Not much is known of James Gardiner's early exploits as a player. The only contemporary account that survived to this day is an account from The Footballer which described Gardiner as being:

"A 'Tiger' at working, never tires at following, is a grand place and drop kick, but a trifle rough in play"

His approach to the game earned him the nickname Tiger, which stuck with him through later life and characterised his attitude to how he dealt with sport and public life.

==Personal life==

Gardiner was married twice, and had six sons and five daughters. His family lived in the former North Melbourne sub-division of East Hotham. Gardiner also had a huge commitment to public life and the community, serving as a local councillor of the City of North Melbourne from 1892 to 1899 and again from 1902 to 1905. in 1894 he was elected Mayor of the City. As city father he helped establish many of the landmarks around North Melbourne in his roles with the Public Works, Markets and Parks Committee.

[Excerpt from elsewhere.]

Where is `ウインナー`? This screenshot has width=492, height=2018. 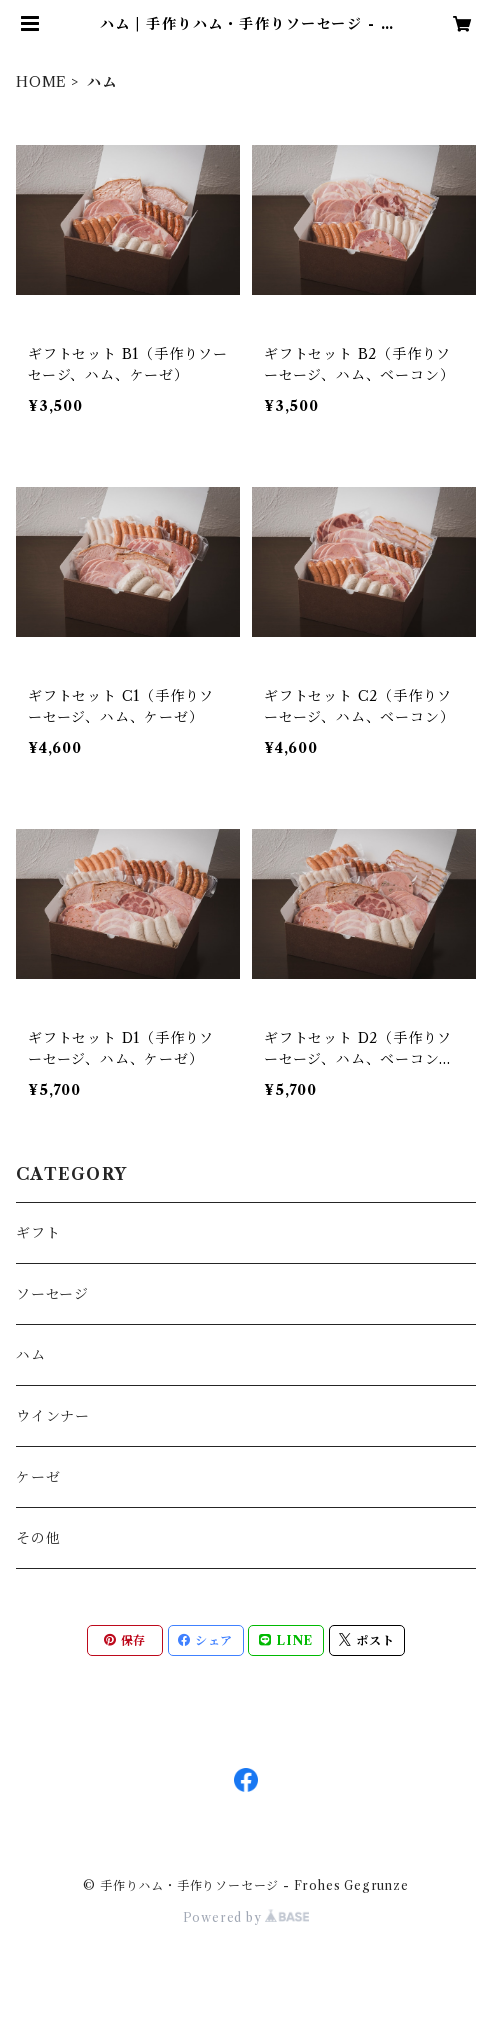 ウインナー is located at coordinates (53, 1416).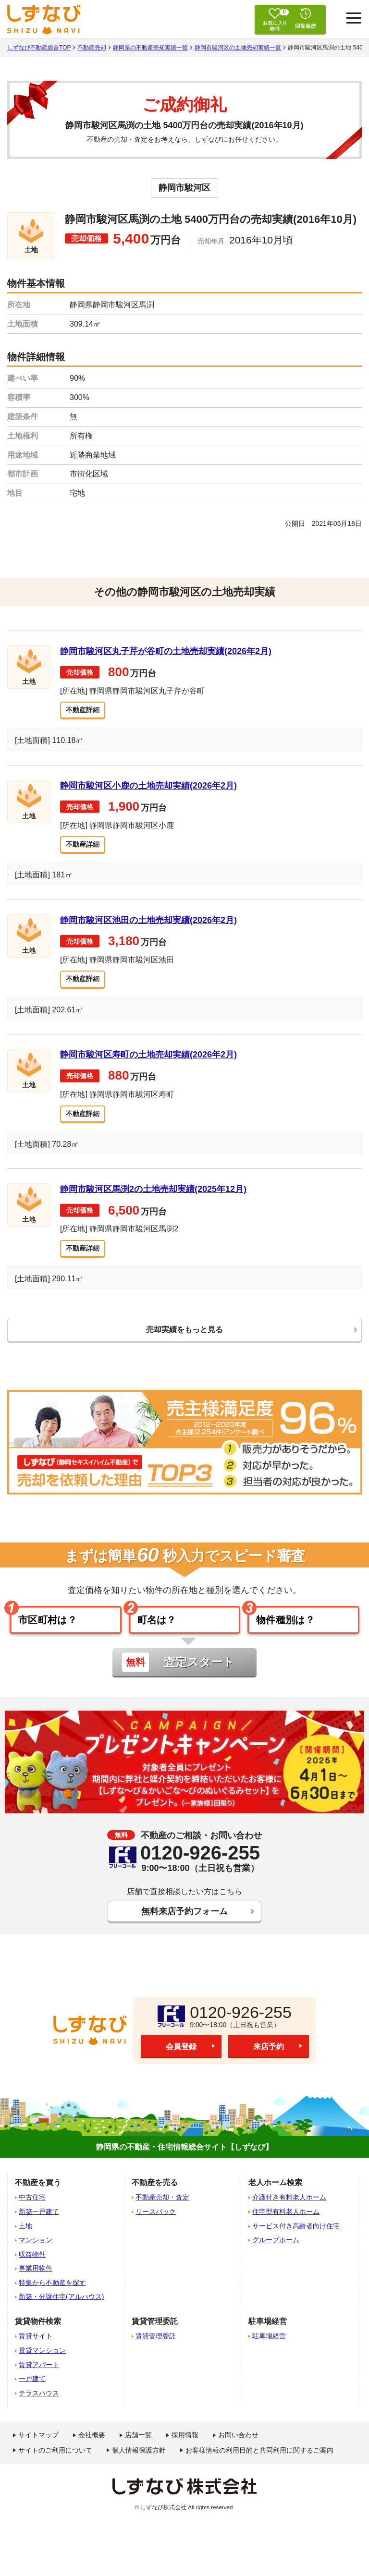  What do you see at coordinates (155, 2354) in the screenshot?
I see `賃貸管理委託` at bounding box center [155, 2354].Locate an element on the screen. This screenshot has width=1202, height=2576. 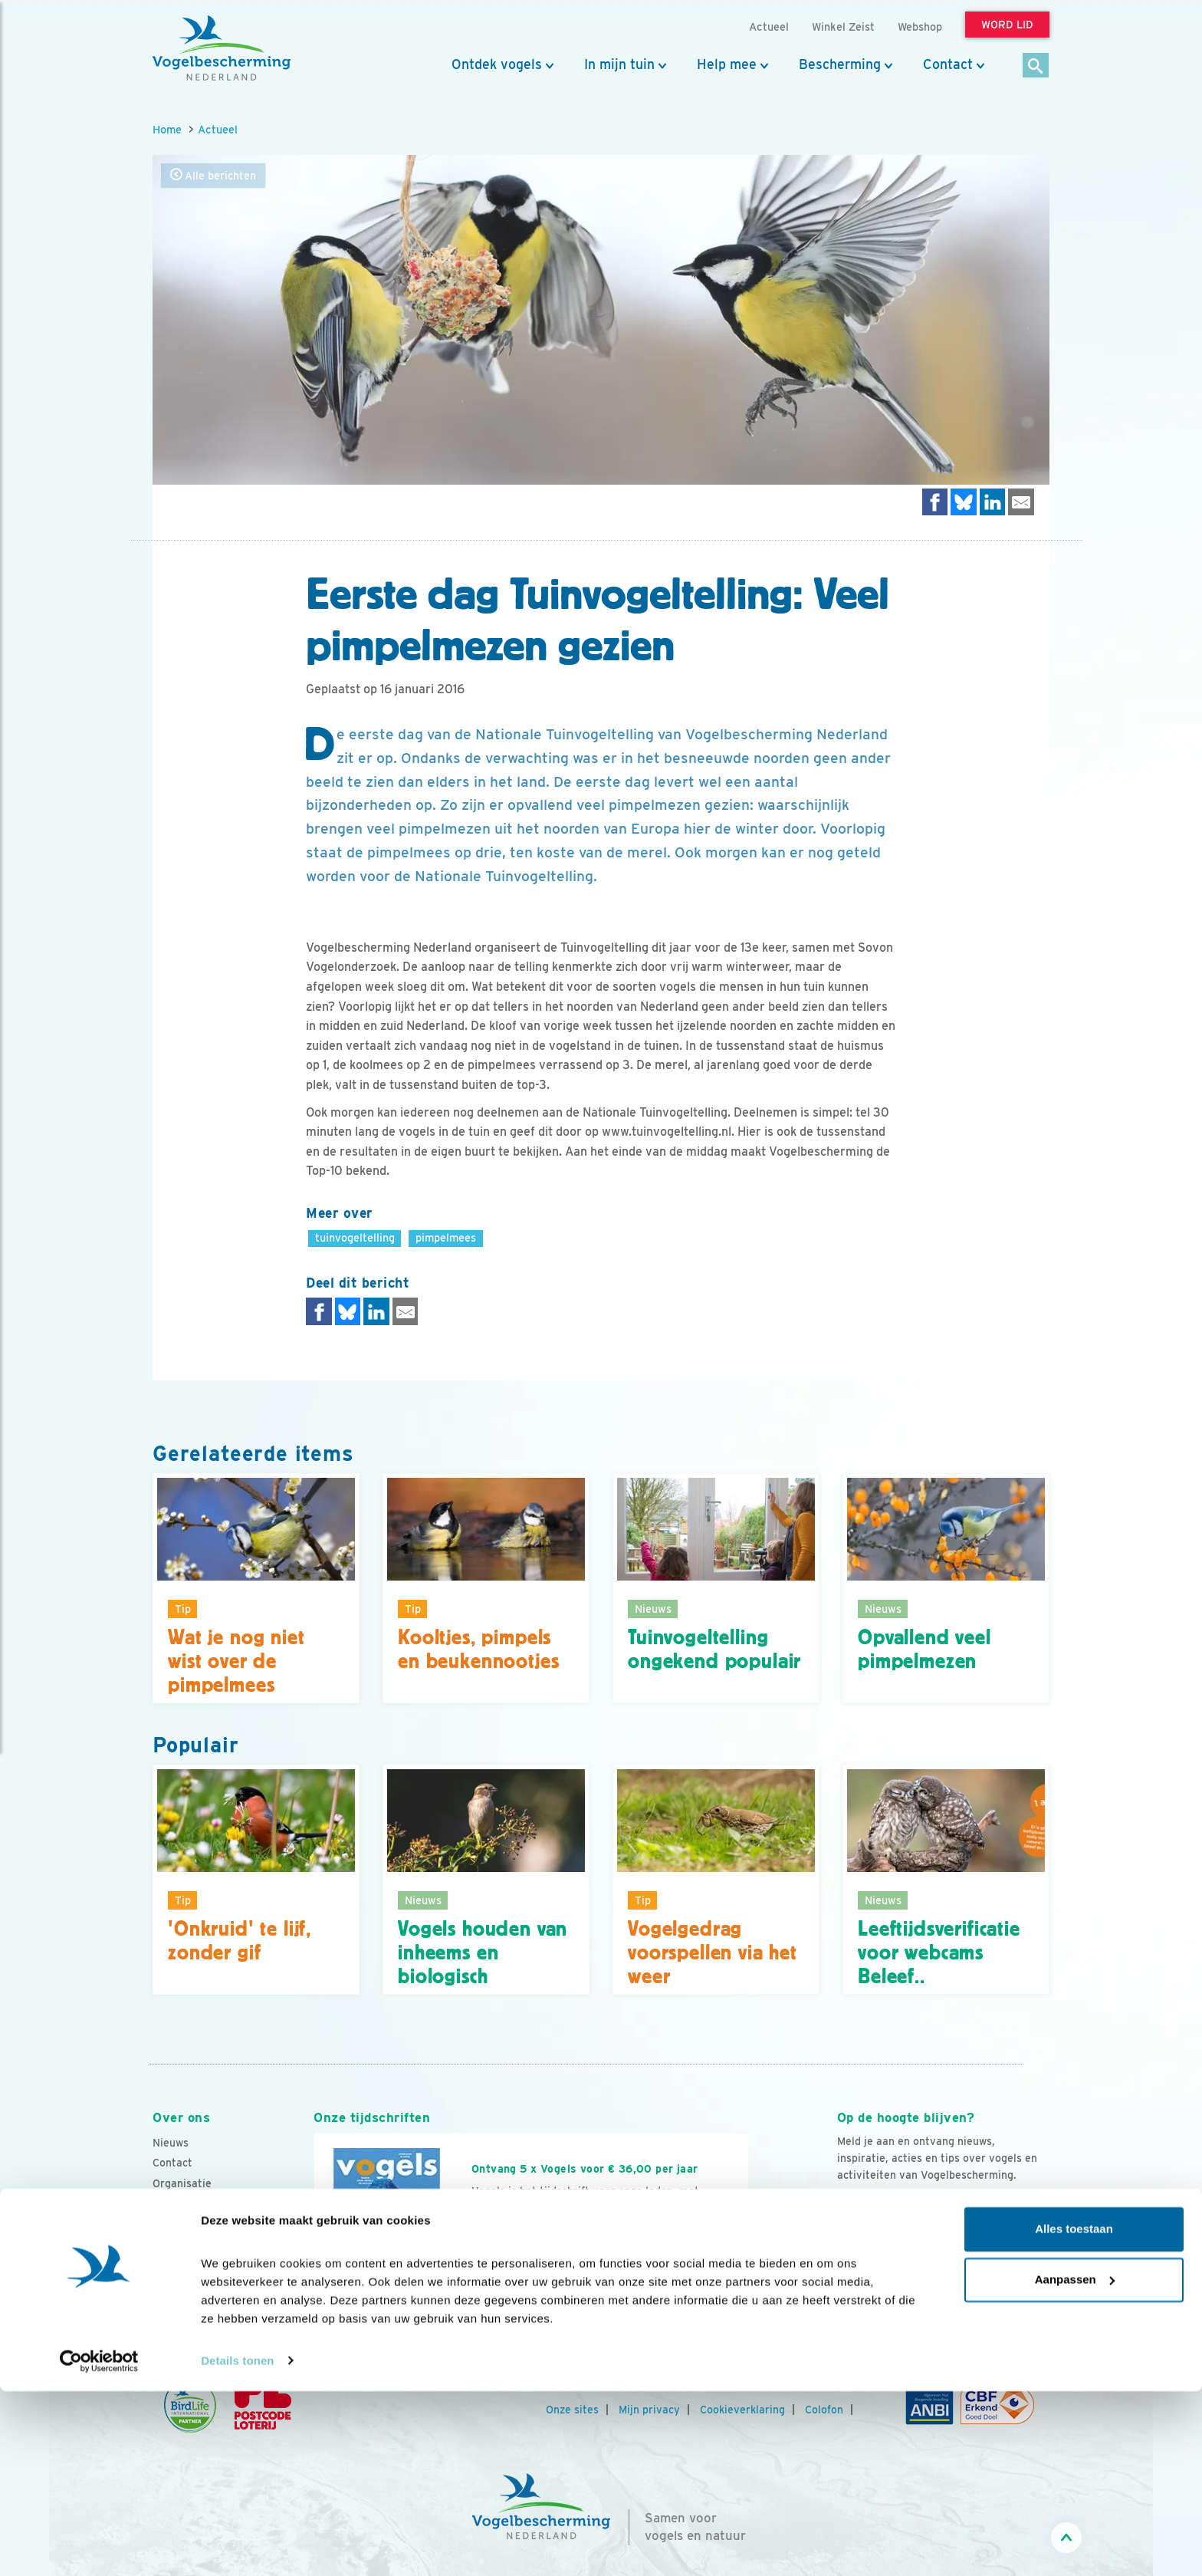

Gardiner continued to serve the North Melbourne community as representative of the Hopetoun Ward after 1905, when the City of North Melbourne was merged with the City of Melbourne.

===Push to join the VFL===

Gardiner's abiding vision was to see the club he helped found, rise to compete on the greatest stage in the land. Throughout the late 19th and early 20th centuries, Gardiner was at the forefront of several pushes to have North Melbourne admitted to the VFL. In his position as local councillor, senior football figure and respected public servant in Melbourne, Gardiner campaigned vigorously on North's behalf. By 1921 North was in crisis, after a planned merger between North and rivals Essendon failed to materialise. The result was that North found itself without a league to play in for the 1922 season. Rising from his sick bed – at great risk to his personal health – Gardiner headed an ultimately unsuccessful delegation to the VFL to plead to have North accepted to that competition.

===Death===

Gardiner did not live to see the fulfillment of his dream. Several weeks later he died, on 9 December, three years before North were promoted to the VFL. He was laid to rest by his friend Joseph Allison and his body is interred at the Fawkner Cemetery.